The FinOps Optimize Phase: Ensuring Cloud Cost Optimization

Q: What is Cloud Cost Optimization and why does it matter?

Cloud Cost Optimization is the continuous practice of minimizing cloud expenses without compromising performance. It involves matching resource capacity to actual workload needs, automating resource scaling, and strategically choosing between on-demand, reserved, and spot instances. This proactive approach prevents overspending, reduces waste from idle resources, and ensures cloud infrastructure is cost-effective and aligned with business growth.

Q: How does Rightsizing Cloud Resources reduce cloud costs?

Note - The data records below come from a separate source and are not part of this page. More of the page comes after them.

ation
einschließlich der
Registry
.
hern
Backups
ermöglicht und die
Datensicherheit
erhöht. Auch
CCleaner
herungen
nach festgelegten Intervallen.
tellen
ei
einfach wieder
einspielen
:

Rightsizing Cloud Resources means adjusting the size and type of compute, storage, and network services to fit actual workload requirements. Many organizations over-provision by default, leading to waste. By profiling applications, using analytics tools, and monitoring usage regularly, teams can eliminate underutilized or oversized resources, typically saving 30-40% of cloud spend associated with idle capacity.

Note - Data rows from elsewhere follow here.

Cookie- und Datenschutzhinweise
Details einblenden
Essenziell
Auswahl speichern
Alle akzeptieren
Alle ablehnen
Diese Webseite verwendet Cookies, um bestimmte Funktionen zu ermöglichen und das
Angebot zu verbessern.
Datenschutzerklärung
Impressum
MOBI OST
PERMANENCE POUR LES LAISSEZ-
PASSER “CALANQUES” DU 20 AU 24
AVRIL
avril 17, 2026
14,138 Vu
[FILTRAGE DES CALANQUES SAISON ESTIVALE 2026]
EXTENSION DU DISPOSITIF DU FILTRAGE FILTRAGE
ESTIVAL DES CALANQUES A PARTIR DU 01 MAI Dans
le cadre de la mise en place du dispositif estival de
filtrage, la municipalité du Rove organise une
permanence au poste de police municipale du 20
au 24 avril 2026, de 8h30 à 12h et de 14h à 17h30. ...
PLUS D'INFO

Q: What is the role of Autoscaling and Kubernetes Autoscaler in cost optimization?

Autoscaling and Kubernetes Autoscaler help manage variable workloads by dynamically adjusting cloud resource capacity in real time. Autoscaling automatically adds or removes instances based on demand, while Kubernetes’ Horizontal Pod Autoscaler and Cluster Autoscaler manage containerized workloads and node scaling. These tools prevent overprovisioning, reduce manual intervention, and optimize costs by scaling resources only when needed.

Q: How do Reserved Instances and Spot Instances contribute to cloud savings?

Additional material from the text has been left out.